22. The various counsel fees prescribed by the Rules set a higher rate for the first day as opposed to subsequent days. This I think is to take into account reading and preparation time. The reduced first day rate for in house counsel in the Supreme Court Rules reflects the fact that there is some level of knowledge on the part of in house counsel thereby reducing the extent of reading and preparation time required as compared to independent counsel. I think this is clear also from the fact that another even lower rate is prescribed where a legal practitioner briefs himself as counsel as opposed as to where a solicitor briefs another member of his firm. In the latter case there is an even greater extent of familiarity with the matter than in the former case. This clearly justifies a further reduction in the amount allowed for the fee on brief. According to Rule 63.73(3), in the former case three-quarters of the fee otherwise payable is allowable and in the latter case, the proportion is five sixths.

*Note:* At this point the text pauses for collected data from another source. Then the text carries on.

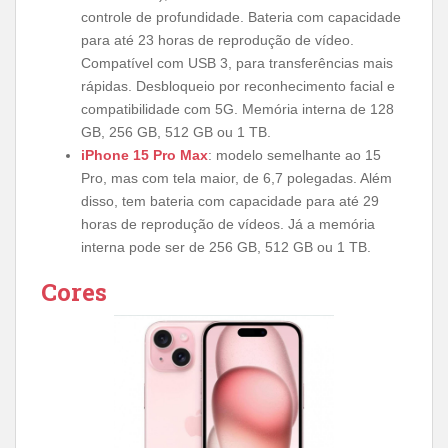
controle de profundidade. Bateria com capacidade
para até 23 horas de reprodução de vídeo.
Compatível com USB 3, para transferências mais
rápidas. Desbloqueio por reconhecimento facial e
compatibilidade com 5G. Memória interna de 128
GB, 256 GB, 512 GB ou 1 TB.
iPhone 15 Pro Max
: modelo semelhante ao 15
Pro, mas com tela maior, de 6,7 polegadas. Além
disso, tem bateria com capacidade para até 29
horas de reprodução de vídeos. Já a memória
interna pode ser de 256 GB, 512 GB ou 1 TB.
Cores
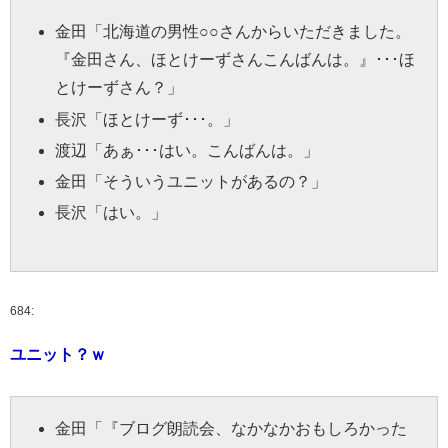
金田
「北海道の男性○○さんからいただきました。
『金田さん、ほとけーずさんこんばんは。』･･･ほ
とけーずさん？」
長沢
「ほとけーず･･･。」
渡辺
「あぁ･･･はい。こんばんは。」
金田
「そういうユニットがあるの？」
長沢
「はい。」
684:
ユニット？ｗ
金田
「『ブログ朗読会、なかなかおもしろかった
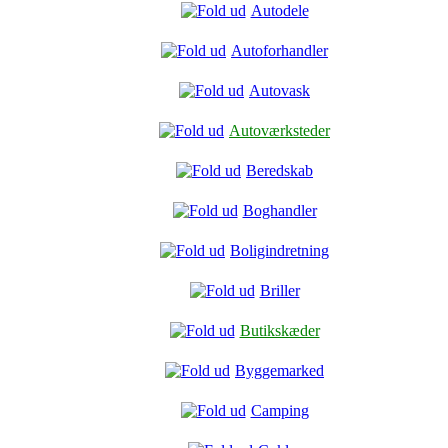
Autodele
Autoforhandler
Autovask
Autoværksteder
Beredskab
Boghandler
Boligindretning
Briller
Butikskæder
Byggemarked
Camping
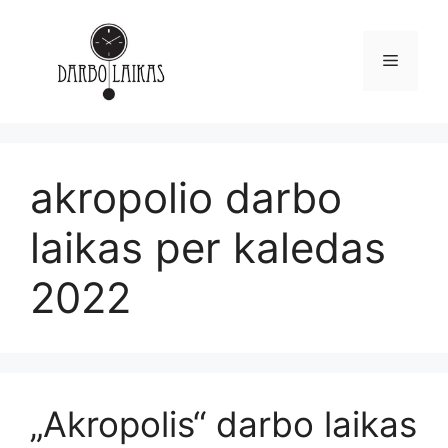
akropolio darbo
laikas per kaledas
2022
„Akropolis“ darbo laikas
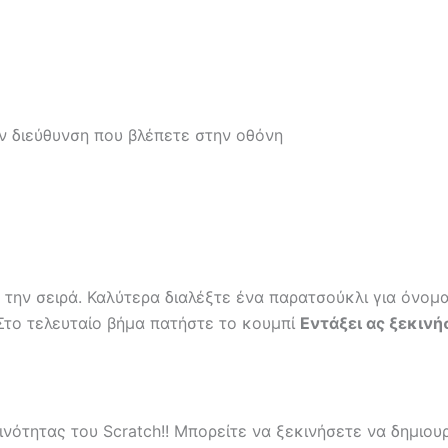
ν διεύθυνση που βλέπετε στην οθόνη
 την σειρά. Καλύτερα διαλέξτε ένα παρατσούκλι για όνομ
Στο τελευταίο βήμα πατήστε το κουμπί
Εντάξει ας ξεκινή
ινότητας του Scratch!! Μπορείτε να ξεκινήσετε να δημιου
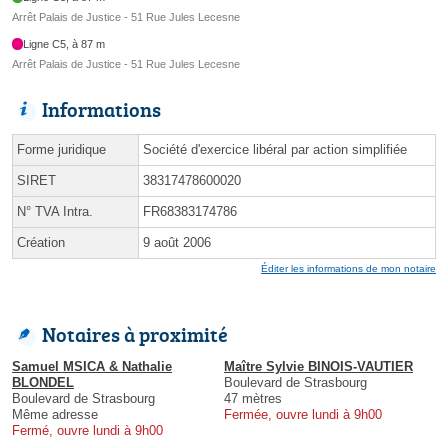
Arrêt Palais de Justice - 51 Rue Jules Lecesne
Ligne C5, à 87 m
Arrêt Palais de Justice - 51 Rue Jules Lecesne
Informations
Forme juridique
Société d'exercice libéral par action simplifiée
SIRET
38317478600020
N° TVA Intra.
FR68383174786
Création
9 août 2006
Éditer les informations de mon notaire
Notaires à proximité
Samuel MSICA & Nathalie
Maître Sylvie BINOIS-VAUTIER
BLONDEL
Boulevard de Strasbourg
Boulevard de Strasbourg
47 mètres
Même adresse
Fermée, ouvre lundi à 9h00
Fermé, ouvre lundi à 9h00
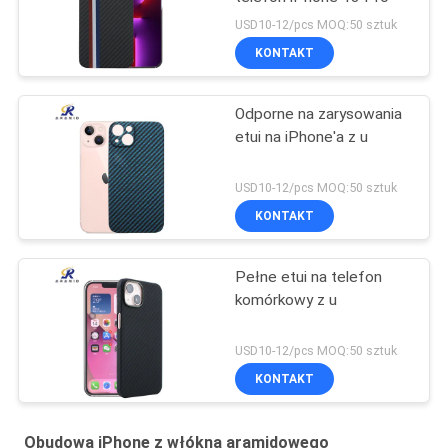
USD10-12/pcs MOQ:50 sztuk
KONTAKT
Odporne na zarysowania
etui na iPhone'a z u
USD10-12/pcs MOQ:50 sztuk
KONTAKT
Pełne etui na telefon
komórkowy z u
USD10-12/pcs MOQ:50 sztuk
KONTAKT
Obudowa iPhone z włókna aramidowego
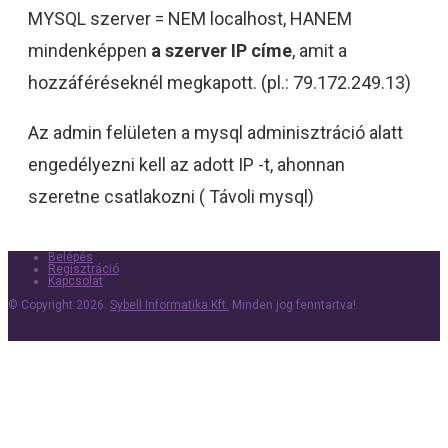
MYSQL szerver = NEM localhost, HANEM
mindenképpen
a szerver IP címe
, amit a
hozzáféréseknél megkapott. (pl.: 79.172.249.13)
Az admin felületen a mysql adminisztráció alatt
engedélyezni kell az adott IP -t, ahonnan
szeretne csatlakozni ( Távoli mysql)
Belépés
Regisztráció
Kapcsolat
© Copyright 2026.
Sybell Informatika Kft.
Minden jog fenntartva!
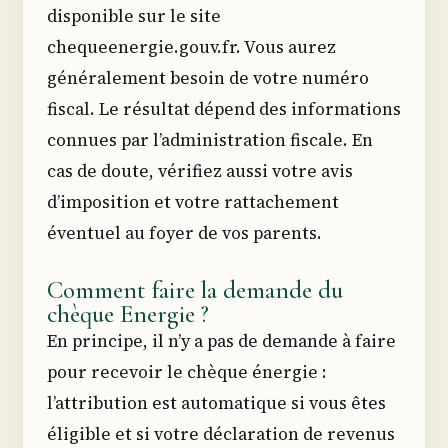
disponible sur le site
chequeenergie.gouv.fr. Vous aurez
généralement besoin de votre numéro
fiscal. Le résultat dépend des informations
connues par l’administration fiscale. En
cas de doute, vérifiez aussi votre avis
d’imposition et votre rattachement
éventuel au foyer de vos parents.
Comment faire la demande du
chèque Energie ?
En principe, il n’y a pas de demande à faire
pour recevoir le chèque énergie :
l’attribution est automatique si vous êtes
éligible et si votre déclaration de revenus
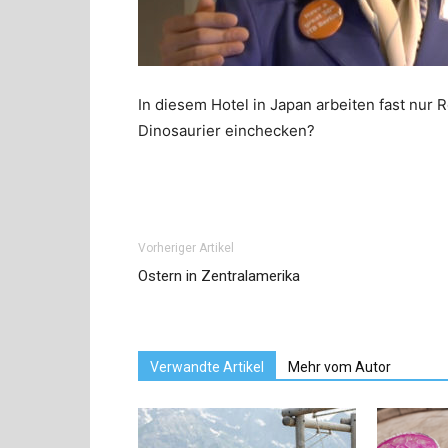
In diesem Hotel in Japan arbeiten fast nur 
Dinosaurier einchecken?
Vorheriger Artikel
Ostern in Zentralamerika
Verwandte Artikel
Mehr vom Autor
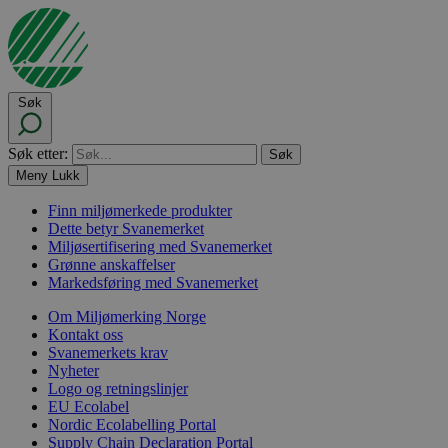
Søk
Søk etter:
Meny
Lukk
Finn miljømerkede produkter
Dette betyr Svanemerket
Miljøsertifisering med Svanemerket
Grønne anskaffelser
Markedsføring med Svanemerket
Om Miljømerking Norge
Kontakt oss
Svanemerkets krav
Nyheter
Logo og retningslinjer
EU Ecolabel
Nordic Ecolabelling Portal
Supply Chain Declaration Portal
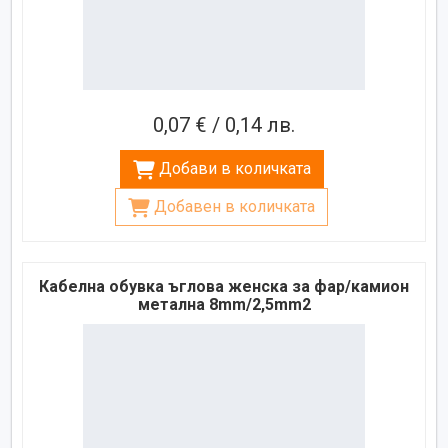
0,07 € / 0,14 лв.
Добави в количката
Добавен в количката
Кабелна обувка ъглова женска за фар/камион
метална 8mm/2,5mm2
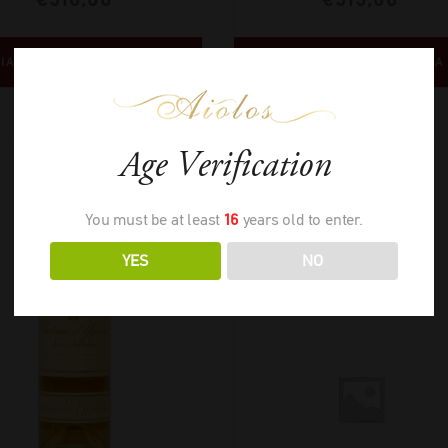
ΙΑΒΑΣΤΕ ΠΕΡΙΣΣΟΤΕΡΑ
ΔΙΑΒΑΣΤΕ ΠΕΡΙΣΣΟΤΕΡΑ
Age Verification
You must be at least
16
years old to enter.
YES
NO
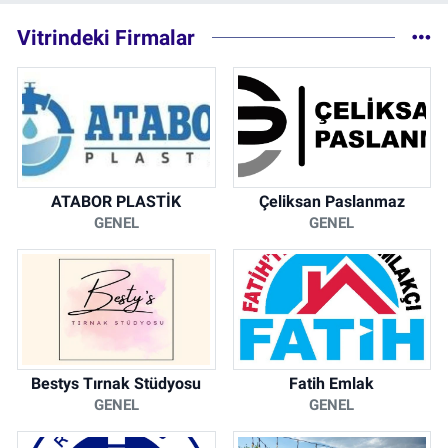
Vitrindeki Firmalar
ATABOR PLASTİK
Çeliksan Paslanmaz
GENEL
GENEL
Bestys Tırnak Stüdyosu
Fatih Emlak
GENEL
GENEL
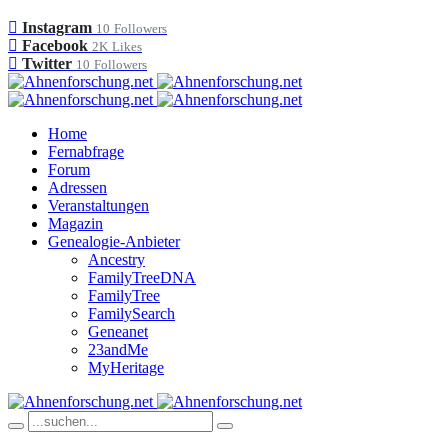
Instagram
10
Followers
Facebook
2K
Likes
Twitter
10
Followers
Home
Fernabfrage
Forum
Adressen
Veranstaltungen
Magazin
Genealogie-Anbieter
Ancestry
FamilyTreeDNA
FamilyTree
FamilySearch
Geneanet
23andMe
MyHeritage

23. Accordingly the Rules have very specific provisions in relation to in house counsel as compared to independent counsel. In view of that I would have expected an affirmative provision in the Rules if the intention was then to be that in house counsel fees were to treated as a cost item and not a disbursement. It is arguable that if in house counsel fees are a cost item then they are subsumed within the composite fee. In light of the fact that the Rules already make reductions in the amount otherwise payable to in house counsel, it could not be the intention that those fees could be subsumed with the composite fee. That would then render the Rules prescribing reduced rates for in house counsel quite superfluous in the majority of cases.
24. Moreover, such an interpretation creates an anomalous situation in the current case given that an order was made certifying the matter as fit for junior counsel. Rule 63.72(9)(a) of the Supreme Court Rules provides that counsel fees for attendance on an interlocutory application are only payable once such a certification is made. An interpretation which treats in house counsel fees as a cost item as opposed to a disbursement so that it is subsumed in the composite fee would make such a certification superfluous to that extent. Moreover I would have expected that if the requirement for certification under 63.72(9)(a) was only to effect independent counsel, (which would be anomalous in itself given that allowance is already made in respect of in house counsel fees), then some affirmative recognition of that could have been made in that Rule. Again, the absence of anything along those lines is very telling.
25. I think therefore that, absent any specific provision in the Rules to that effect, the only difference in the treatment of counsel fees as between independent counsel and in house counsel should be the reduction applicable pursuant to Rule 63.73(3). Accordingly it is my view that all counsel fees, whether for independent counsel or in house counsel are to be treated as a disbursement for taxation purposes.
26. In summary therefore, in my view:-
1. The taxing officer has a discretion to go behind the composite fee allowed to solicitors in relation to interlocutory applications and can require costs to be taxed on an itemised basis;
2. In house counsel fees are to be treated as a disbursement and not as a cost item for taxation purposes.

27. I will hear the parties as to the costs of this application.

Dated this 20th day of December 2002.